In a previous post of mine, I wanted to thank my voters by mentioning them since I was making a donation to charity on their behalf thanks to their votes. To accomplish this, I needed to grab a list, and format it so it didn't create a note that was a mile long. For this task, I decided to use Notepad++ for Windows. If you don't have it, I highly recommend you download it here:
https://notepad-plus-plus.org/downloads/
STEP 1: Grab Your List
Step 2: Paste The Unformatted List Into Notepad++
Open up Notepad++, create a new note, and paste in your unformatted list using CTRL-V.
STEP 3: Perform REGEX Magic
Refer To The Gif Below To See The Following Steps In Action. Note: You must switch from "Normal" mode to "Regular expression" mode via Search - Replace to perform this step.
Delete vote amounts by finding :.* (colon-dot-star), and "Replace All" with nothing
Insert an @ by finding ^ (carot), and "Replace All" with @ (at sign)
Add a comma by finding $ (dollar sign), and r"Replace All" with , (comma)
Step 4: Kill The Blank Space
- Delete white space by going to "Edit" - "Blank Operations" - "Remove Unnecessary Blank And EOL"
From here you should now have a single-line list of all your voters, which you can now copy out of Notepad++ (CTRL-C), and paste (CTRL-V) into your post or thank you comment.
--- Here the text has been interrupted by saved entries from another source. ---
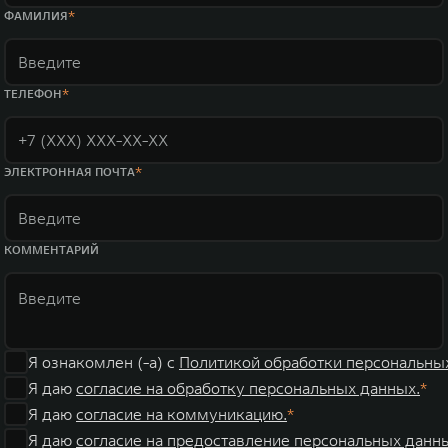
WEY 07
WEY 05
ФАМИЛИЯ
Расширяя границы комфорта
Эстетика ново
от 6 149 000 ₽
от 5 699 0
ТЕЛЕФОН
ЭЛЕКТРОННАЯ ПОЧТА
КОММЕНТАРИЙ
WEY 80
WEY 80 Л
Масштаб возможностей
Масштаб возм
от 6 449 000 ₽
от 8 099 0
Я ознакомлен (-а) с
Политикой обработки персональны
Я даю
согласие на обработку персональных данных.
Я даю
согласие на коммуникацию.
Я даю
согласие на предоставление персональных данны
This method could also be used for downvoters as well by selecting the downvote number instead.
Notepad++ can be a powerful tool to manipulate raw data without having to to create a Python or other scripting language script. Regular expressions offer a lot of flexibility in this regard. The examples I used were very simple, but they can be made much more complex based upon your needs. For more information on using REGEX with Notepad++, go to:
https://community.notepad-plus-plus.org/topic/15765/faq-desk-where-to-find-regex-documentation
Thanks for reading. If you have a faster way of accomplishing the same task within Hive, please share it in the comments. Aside from Hive, this technique can be used on any vertical list of raw data.